Leavy saw problems with the analogy.

"First, gambling costs a person a lot of money and there is the problem of chasing debts—borrowing money, lying and stealing to get more. There is no such cost to Internet use, unless you go way beyond Internet use to look at on-line shopping and then you might as well look at shopping only.

"Second, most people with gambling problems experience a big win early in their gambling career and this high fosters a habit of wanting to get it back again. Gambling is, by its very nature, a risk-taking, arousing activity. I doubt that anyone can see a ‘big win,’ risk-taking and arousal as a central part of Internet use. So the comparisons are probably pretty lame."

The OWU student survey, in fact, differed from Greenfield’s survey by giving examples of illegal behavior online: copying software, fraud and theft.

"That may not have been a bad idea," Greenfield said. "We didn’t have actual examples directly applicable. We might want to add downloading child pornography and scanning copyrighted images, though that might be covered by fraud."

Greenfield has used one tool extensively against Internet addiction—the Internet itself. In addition to the study and articles, his own web site ( provides links to news items, psychological studies and an Internet addiction self-appraisal test. Another web site, the Center for Online Addiction (, even has a ‘virtual clinic’ where patients can receive Internet addiction counseling in a chat room—for $75 each 60-minute session.

Greenfield said Internet addiction is becoming more accepted by users.

"When I started it I got a lot of negative email—people thought I was crazy, or that it was blasphemous to say this about the net," he said. "Lately, I’m not getting that. I get the sense people now think the Internet’s not all good."

LaMar agreed.

"This is a critical aspect of technology that we need to consider," he said. "As the Internet continues to be pervasive in every aspect of our world, we have to make sure that we don't lose touch with our humanity."

Greenfield said even if Internet addiction isn’t scientifically proven, addressing it has helped some patients.

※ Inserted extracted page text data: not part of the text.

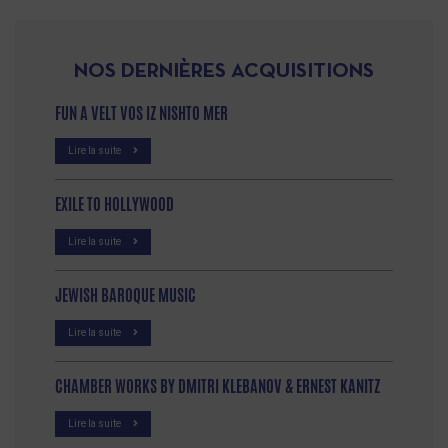
NOS DERNIÈRES ACQUISITIONS
FUN A VELT VOS IZ NISHTO MER
Lire la suite
EXILE TO HOLLYWOOD
Lire la suite
JEWISH BAROQUE MUSIC
Lire la suite
CHAMBER WORKS BY DMITRI KLEBANOV & ERNEST KANITZ
Lire la suite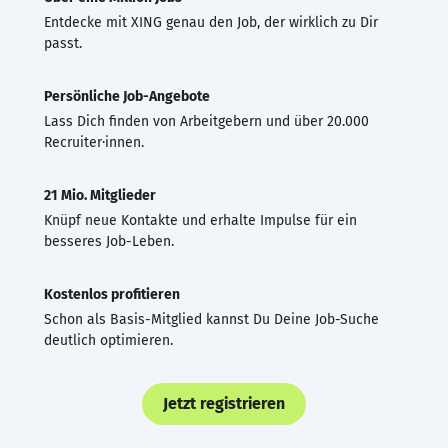
Entdecke mit XING genau den Job, der wirklich zu Dir
passt.
Persönliche Job-Angebote
Lass Dich finden von Arbeitgebern und über 20.000
Recruiter·innen.
21 Mio. Mitglieder
Knüpf neue Kontakte und erhalte Impulse für ein
besseres Job-Leben.
Kostenlos profitieren
Schon als Basis-Mitglied kannst Du Deine Job-Suche
deutlich optimieren.
Jetzt registrieren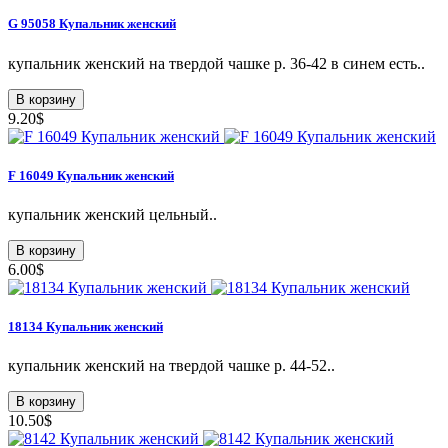
G 95058 Купальник женский
купальник женский на твердой чашке р. 36-42 в синем есть..
В корзину
9.20$
F 16049 Купальник женский
купальник женский цельный..
В корзину
6.00$
18134 Купальник женский
купальник женский на твердой чашке р. 44-52..
В корзину
10.50$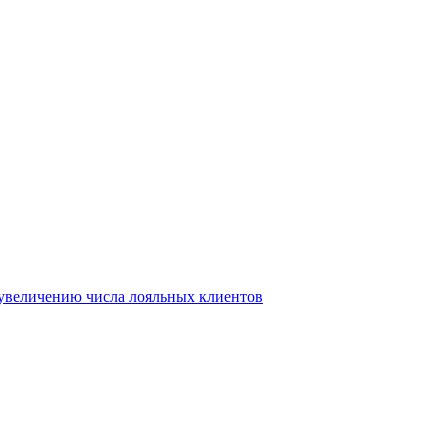
т увеличению числа лояльных клиентов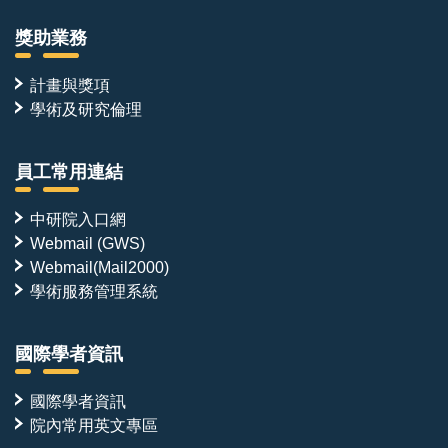
獎助業務
計畫與獎項
學術及研究倫理
員工常用連結
中研院入口網
Webmail (GWS)
Webmail(Mail2000)
學術服務管理系統
國際學者資訊
國際學者資訊
院內常用英文專區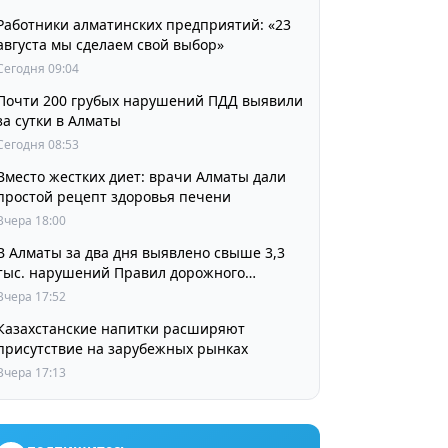
Работники алматинских предприятий: «23
августа мы сделаем свой выбор»
Сегодня 09:04
Почти 200 грубых нарушений ПДД выявили
за сутки в Алматы
Сегодня 08:53
Вместо жестких диет: врачи Алматы дали
простой рецепт здоровья печени
Вчера 18:00
В Алматы за два дня выявлено свыше 3,3
тыс. нарушений Правил дорожного
движения
Вчера 17:52
Казахстанские напитки расширяют
присутствие на зарубежных рынках
Вчера 17:13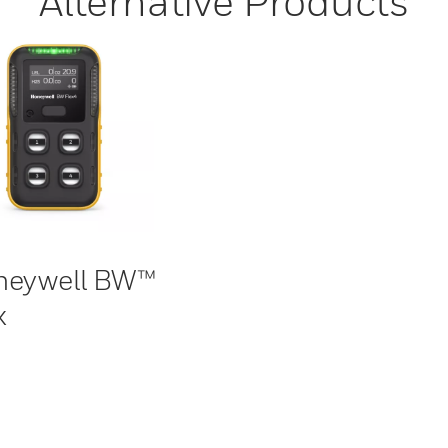
Alternative Products
neywell BW™
x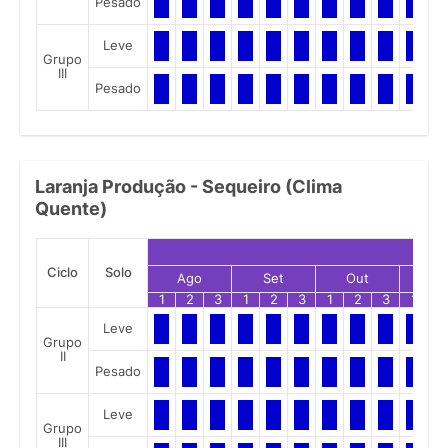
Pesado
Leve
Grupo
III
Pesado
Laranja Produção - Sequeiro (Clima
Quente)
Ciclo
Solo
Ago
Set
Out
No
1
2
3
1
2
3
1
2
3
1
2
Leve
Grupo
II
Pesado
Leve
Grupo
III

"Of course it’s reasonable to criticize the research," Greenfield said. "Obviously as a doctor and a scientist I have to walk a fine line between proof of something scientifically and its clinical usefulness.

"There is some risk that people will think they have a problem and really don’t, but it’s worth the risk. The pros far outweigh the negatives."

McDonald, however, is still skeptical.

"People spend a lot of time online. It doesn’t mean they’re addicted. When we first got the Internet I was on the computer every night after work for hours and hours. I just grew out of it. There’s so much stuff you can do that you have to see all of it, but eventually you calm down."